25 Haziran 2015 01:00

Kadrolaşma

Kadrolaşma

Fotoğraf: Envato

Paylaş

Cumhurbaşkanı Tayyip Erdoğan en büyük düşmanının paralel devlet olduğunu ilan etti. Her türlü hukuk kuralını ihlal ederek, paralelci diye tespit ettiklerini bürokrasiden temizlemeye çalışıyor. Bir kısmını da cezalandırmak istiyor.
Fakat, bir taraftan da düşmanının yöntemini çok beğenmiş olmalı ki, aynı yöntemlerle kadrolaşmaya çalışıyor.
AKP iktidar olduğunda kadro sayısı sınırlı idi.
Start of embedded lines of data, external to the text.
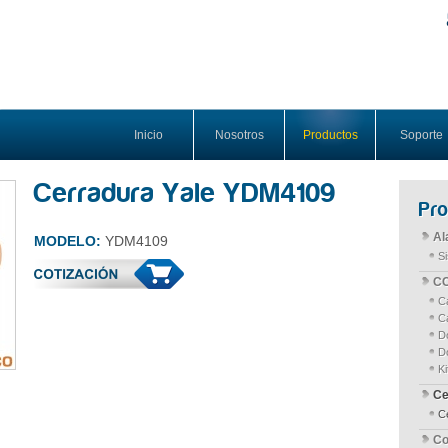
Inicio
Nosotros
Productos
Soporte
Cerradura Yale YDM4109
Pr
Al
MODELO:
YDM4109
S
CC
C
C
D
D
K
Ce
C
Co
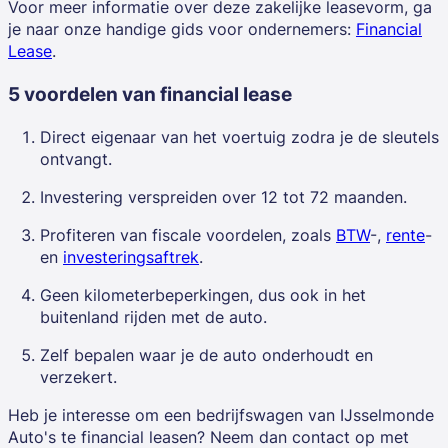
Voor meer informatie over deze zakelijke leasevorm, ga
je naar onze handige gids voor ondernemers:
Financial
Lease
.
5 voordelen van financial lease
Direct eigenaar van het voertuig zodra je de sleutels
ontvangt.
Investering verspreiden over 12 tot 72 maanden.
Profiteren van fiscale voordelen, zoals
BTW
-,
rente
-
en
investeringsaftrek
.
Geen kilometerbeperkingen, dus ook in het
buitenland rijden met de auto.
Zelf bepalen waar je de auto onderhoudt en
verzekert.
Heb je interesse om een bedrijfswagen van IJsselmonde
Auto's te financial leasen? Neem dan contact op met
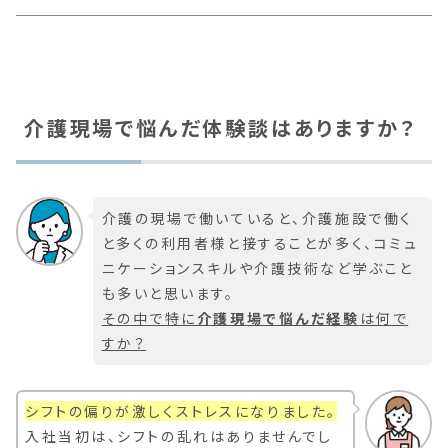
介護現場で悩んだ体験談はありますか？
介護の現場で働いていると、介護施設で働く
と多くの利用者様と接することが多く、コミュ
ニケーションスキルや介護技術など学ぶこと
も多いと思います。
その中で特に
介護現場で悩んだ経験
は何で
すか？
シフトの偏りが激しくストレスになりました。
入社当初は、シフトの乱れはありませんでし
Milli Görüş çizgisinden kopmuş, ABD ve AB ile işbirliğine hazır, onların desteği olmadan iktidar olamayacağını düşünen kadrolar, ABD ve AB’nin de desteği ile yüzde 34 oyla, milletvekillerinin yüzde 65’ini alacak tek başına iktidar olunca iktidarlarını destekleyen ne kadar tarikat, dini çevre varsa, onları birer ikişer bürokrasiye yerleştirmeye başladı. Tabii, bunların içinde en örgütlüleri Gülen Cemaati idi. Cemaat AKP iktidarından önce de bürokrasiye sızmış ama kadrolarını açık etmemişti. AKP iktidarı ile birlikte açığa çıkmayan kadroları hareketlenmeye başladı ve yeni alınan kadrolarla birlikte polis, asker ve yargı içinde önemli bir gücü oluştular.
Cemaatle AKP’nin arası bozulup iktidar kavgasına giriştiklerinde ve 17-25 Aralık operasyonundan sonra Erdoğan, tıpkı Cemaat gibi kadrolaşmak gerektiğine karar verdi herhalde.
Oğlu, kızı ve yakın akrabaları ile çok güvendiği kişilerin yönettiği Vakıf, Erdoğan yanlısı kadro yetiştirmek için kurulmuş bir örgüt. Bu örgüt de tıpkı Cemaat gibi bazı gençleri kontrolündeki yurt ve okullarda örgütlemeye çalışıyor. Erdoğan’ın tabiri ile “dindar ve kindar” bir gençlik yetiştirerek, bu nesli tek adam yönetiminin kadrosu yapmak istiyor.
Şimdi, bir taraftan koalisyon tartışmaları sürerken, yandaş yurt müdürleri atayarak, Milli Eğitimde kendi kadrosunu kilit yerlere yerleştirerek, projesinin koalisyondan zarar görmemesini sağlamaya çalışıyor.
AKP ile koalisyon yapacak, ya da AKP’siz koalisyon yapacak partilerin önümüzdeki dönemde yapacağı en önemli işlerden biri Erdoğan’ı etkisizleştirmek olmalıdır. Erdoğan’ı etkisizleştirmeden kurulacak her koalisyon hükümeti, Erdoğan’a hizmet edecektir.
Kurulacak hükümet, Erdoğan’ı Yüce Divan’a gönderecek gücü elde edemezse, yani AKP’li bir hükümet ise, en azından Erdoğan’ı Gül gibi bir Cumhurbaşkanı yapmayı becerebilmelidir.
Aksi takdirde, bir süre sonra, “dindar ve kindar” kadroların sırtında tek adam yönetimini icra etmeye çalışacak yeri bir paralel devlet ortaya çıkacaktır.